-- DATASET EXCERPTS follows --

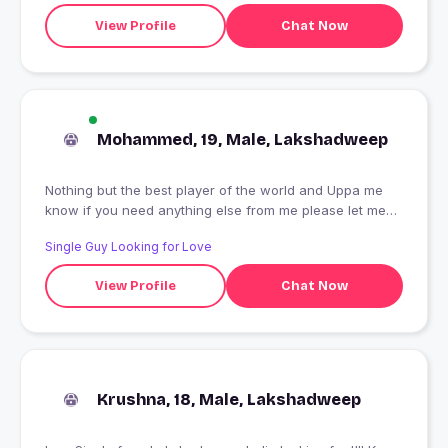
View Profile
Chat Now
Mohammed, 19, Male, Lakshadweep
Nothing but the best player of the world and Uppa me
know if you need anything else from me please let me
know if you need anything else from me please let me
Single Guy Looking for Love
know if you need anything else from me please let me
know if you need anything ?? u
View Profile
Chat Now
Krushna, 18, Male, Lakshadweep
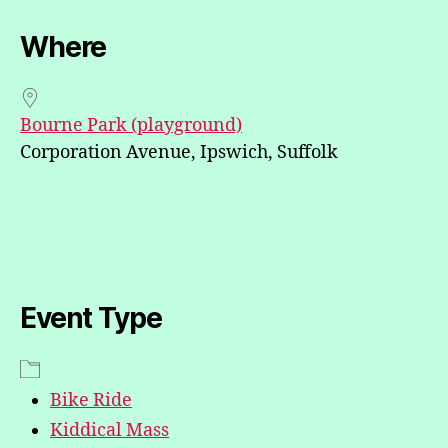
Where
Bourne Park (playground)
Corporation Avenue, Ipswich, Suffolk
Event Type
Bike Ride
Kiddical Mass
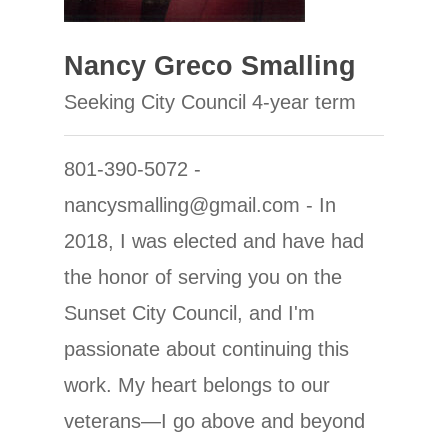
Nancy Greco Smalling
Seeking City Council 4-year term
801-390-5072 -
nancysmalling@gmail.com - In
2018, I was elected and have had
the honor of serving you on the
Sunset City Council, and I'm
passionate about continuing this
work. My heart belongs to our
veterans—I go above and beyond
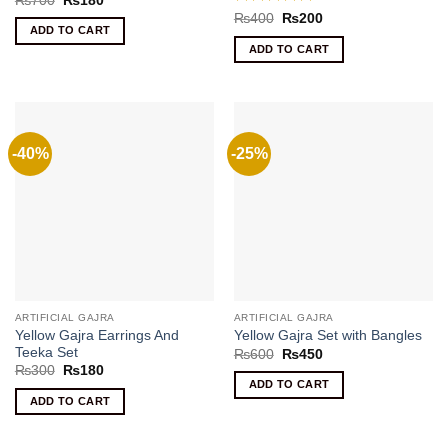
₨
700
₨
180
price
price
Rated
5
Original
Current
₨
400
₨
200
was:
is:
price
price
ADD TO CART
out of 5
₨700.
₨180.
was:
is:
ADD TO CART
₨400.
₨200.
-40%
-25%
ARTIFICIAL GAJRA
ARTIFICIAL GAJRA
Yellow Gajra Earrings And
Yellow Gajra Set with Bangles
Teeka Set
Original
Current
₨
600
₨
450
price
price
Original
Current
₨
300
₨
180
was:
is:
price
price
ADD TO CART
₨600.
₨450.
was:
is:
ADD TO CART
₨300.
₨180.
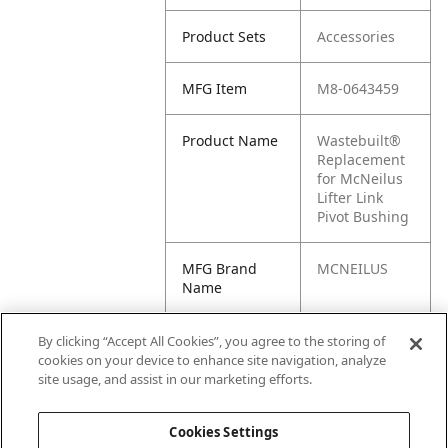
Product Sets
Accessories
MFG Item
M8-0643459
Product Name
Wastebuilt®
Replacement
for McNeilus
Lifter Link
Pivot Bushing
MFG Brand
MCNEILUS
Name
Cross
0643459,
By clicking “Accept All Cookies”, you agree to the storing of
Reference
643459, M1-
cookies on your device to enhance site navigation, analyze
Condensed
0643459,
site usage, and assist in our marketing efforts.
MN0643459
Cookies Settings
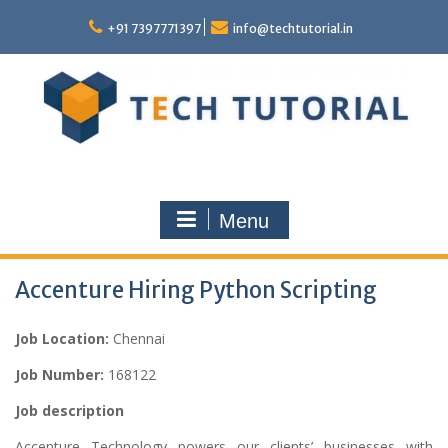
Skip
to
+91 7397771397
info@techtutorial.in
content
Menu
Accenture Hiring Python Scripting
Job Location:
Chennai
Job Number:
168122
Job description
Accenture Technology powers our clients’ businesses with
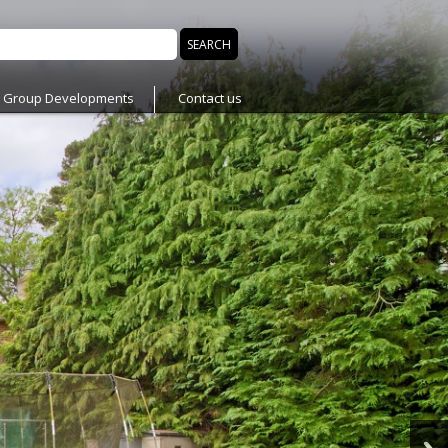
n Group Developments
Contact us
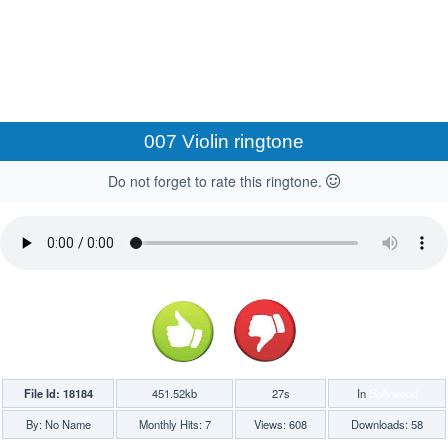
007 Violin ringtone
Do not forget to rate this ringtone.
File Id: 18184
451.52kb
27s
In
Bollywood
By: No Name
Monthly Hits: 7
Views: 608
Downloads: 58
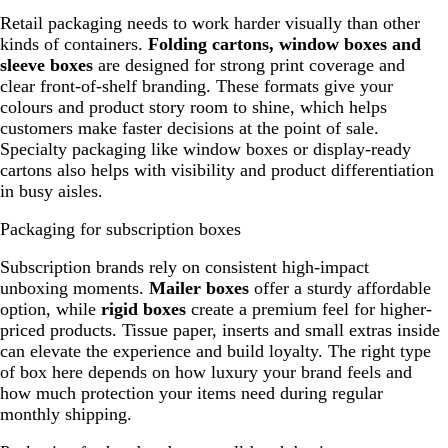
Retail packaging needs to work harder visually than other
kinds of containers.
Folding cartons, window boxes and
sleeve boxes
are designed for strong print coverage and
clear front-of-shelf branding. These formats give your
colours and product story room to shine, which helps
customers make faster decisions at the point of sale.
Specialty packaging like window boxes or display-ready
cartons also helps with visibility and product differentiation
in busy aisles.
Packaging for subscription boxes
Subscription brands rely on consistent high-impact
unboxing moments.
Mailer boxes
offer a sturdy affordable
option, while
rigid boxes
create a premium feel for higher-
priced products. Tissue paper, inserts and small extras inside
can elevate the experience and build loyalty. The right type
of box here depends on how luxury your brand feels and
how much protection your items need during regular
monthly shipping.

-- DATASET EXCERPTS concluded --

WHAT IS REQUIRED: Copy out the entries verbatim and leave the images out.

SOLVED PROBLEM:
View Profile
Chat Now
Mohammed, 19, Male, Lakshadweep
Nothing but the best player of the world and Uppa me
know if you need anything else from me please let me
know if you need anything else from me please let me
Single Guy Looking for Love
know if you need anything else from me please let me
know if you need anything ?? u
View Profile
Chat Now
Krushna, 18, Male, Lakshadweep
Where
Bourne Park (playground)
Corporation Avenue, Ipswich, Suffolk
Event Type
Bike Ride
Kiddical Mass
Nancy Greco Smalling
Seeking City Council 4-year term
801-390-5072 -
nancysmalling@gmail.com - In
2018, I was elected and have had
the honor of serving you on the
Sunset City Council, and I'm
passionate about continuing this
work. My heart belongs to our
veterans—I go above and beyond
₨
700
₨
180
price
price
Rated
5
Original
Current
₨
400
₨
200
was:
is:
price
price
ADD TO CART
out of 5
₨700.
₨180.
was:
is:
ADD TO CART
₨400.
₨200.
-40%
-25%
ARTIFICIAL GAJRA
ARTIFICIAL GAJRA
Yellow Gajra Earrings And
Yellow Gajra Set with Bangles
Teeka Set
Original
Current
₨
600
₨
450
price
price
Original
Current
₨
300
₨
180
was:
is:
price
price
ADD TO CART
₨600.
₨450.
was:
is:
ADD TO CART
₨300.
₨180.
Product Sets
Accessories
MFG Item
M8-0643459
Product Name
Wastebuilt®
Replacement
for McNeilus
Lifter Link
Pivot Bushing
MFG Brand
MCNEILUS
Name
Cross
0643459,
By clicking “Accept All Cookies”, you agree to the storing of
Reference
643459, M1-
cookies on your device to enhance site navigation, analyze
Condensed
0643459,
site usage, and assist in our marketing efforts.
MN0643459
Cookies Settings
Skip
to
+91 7397771397
info@techtutorial.in
content
Menu
Accenture Hiring Python Scripting
Job Location:
Chennai
Job Number:
168122
Job description
Accenture Technology powers our clients’ businesses with
n Group Developments
Contact us
007 Violin ringtone
Do not forget to rate this ringtone.
File Id: 18184
451.52kb
27s
In
Bollywood
By: No Name
Monthly Hits: 7
Views: 608
Downloads: 58
Retail packaging needs to work harder visually than other
kinds of containers.
Folding cartons, window boxes and
sleeve boxes
are designed for strong print coverage and
clear front-of-shelf branding. These formats give your
colours and product story room to shine, which helps
customers make faster decisions at the point of sale.
Specialty packaging like window boxes or display-ready
cartons also helps with visibility and product differentiation
in busy aisles.
Packaging for subscription boxes
Subscription brands rely on consistent high-impact
unboxing moments.
Mailer boxes
offer a sturdy affordable
option, while
rigid boxes
create a premium feel for higher-
priced products. Tissue paper, inserts and small extras inside
can elevate the experience and build loyalty. The right type
of box here depends on how luxury your brand feels and
how much protection your items need during regular
monthly shipping.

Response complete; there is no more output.